* **Goal of the exercise**
If a record contains a picture, drop the picture and copy everything else exactly.

-*-*-

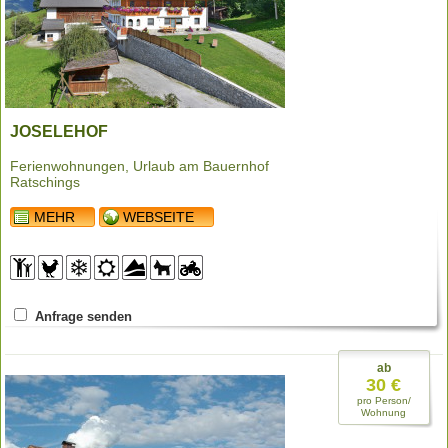
JOSELEHOF
Ferienwohnungen, Urlaub am Bauernhof
Ratschings
MEHR
WEBSEITE
Anfrage senden
ab
30 €
pro Person/
Wohnung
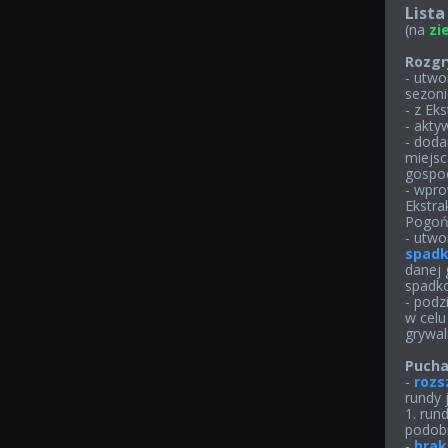
Lista
(na
zi
Rozgr
- utw
sezoni
- z Ek
​- ak
- dod
miejsc
gospod
- wpr
Ekstra
Pogoń 
- utw
spad
danej 
spadkow
- podz
w celu
grywal
Pucha
-
rozs
rundy 
1. rund
podobn
-
bra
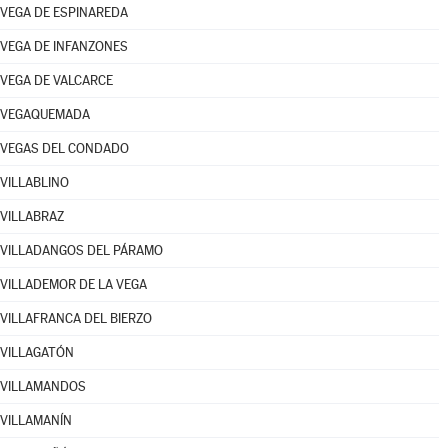
VEGA DE ESPINAREDA
VEGA DE INFANZONES
VEGA DE VALCARCE
VEGAQUEMADA
VEGAS DEL CONDADO
VILLABLINO
VILLABRAZ
VILLADANGOS DEL PÁRAMO
VILLADEMOR DE LA VEGA
VILLAFRANCA DEL BIERZO
VILLAGATÓN
VILLAMANDOS
VILLAMANÍN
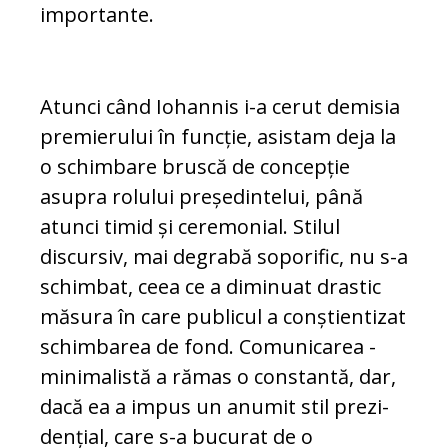
im­por­tante.
Atunci când Iohannis i-a cerut demisia
pre­­mie­rului în funcție, asistam deja la
o schim­ba­re bruscă de concepție
asupra ro­lu­lui președintelui, până
atunci timid și ce­re­m­o­nial. Stilul
discursiv, mai degrabă so­po­rific, nu s-a
schimbat, ceea ce a di­mi­n­uat drastic
măsura în care publicul a con­ști­en­ti­zat
schimbarea de fond. Co­mu­ni­ca­rea ­
minimalistă a rămas o constantă, dar,
dacă ea a impus un anumit stil pre­zi­
den­ți­al, care s-a bucurat de o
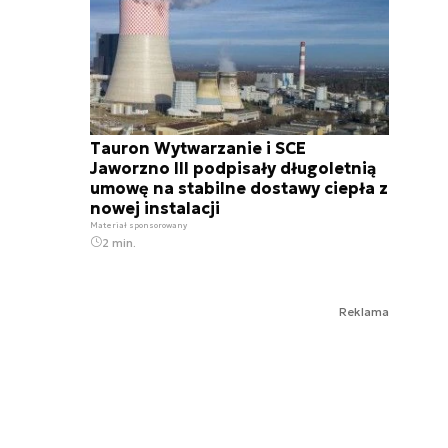
Tauron Wytwarzanie i SCE
Jaworzno III podpisały długoletnią
umowę na stabilne dostawy ciepła z
nowej instalacji
Materiał sponsorowany
2 min.
Reklama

-*-*-

* **Written reply**
JOSELEHOF
Ferienwohnungen, Urlaub am Bauernhof
Ratschings
MEHR
WEBSEITE
Anfrage senden
ab
30 €
pro Person/
Wohnung
Lista
(na
zi
Rozgr
- utw
sezoni
- z Ek
​- ak
- dod
miejsc
gospod
- wpr
Ekstra
Pogoń 
- utw
spad
danej 
spadkow
- podz
w celu
grywal
Pucha
-
rozs
rundy 
1. rund
podobn
-
bra
VEGA DE ESPINAREDA
VEGA DE INFANZONES
VEGA DE VALCARCE
VEGAQUEMADA
VEGAS DEL CONDADO
VILLABLINO
VILLABRAZ
VILLADANGOS DEL PÁRAMO
VILLADEMOR DE LA VEGA
VILLAFRANCA DEL BIERZO
VILLAGATÓN
VILLAMANDOS
VILLAMANÍN
im­por­tante.
Atunci când Iohannis i-a cerut demisia
pre­­mie­rului în funcție, asistam deja la
o schim­ba­re bruscă de concepție
asupra ro­lu­lui președintelui, până
atunci timid și ce­re­m­o­nial. Stilul
discursiv, mai degrabă so­po­rific, nu s-a
schimbat, ceea ce a di­mi­n­uat drastic
măsura în care publicul a con­ști­en­ti­zat
schimbarea de fond. Co­mu­ni­ca­rea ­
minimalistă a rămas o constantă, dar,
dacă ea a impus un anumit stil pre­zi­
den­ți­al, care s-a bucurat de o
Tauron Wytwarzanie i SCE
Jaworzno III podpisały długoletnią
umowę na stabilne dostawy ciepła z
nowej instalacji
Materiał sponsorowany
2 min.
Reklama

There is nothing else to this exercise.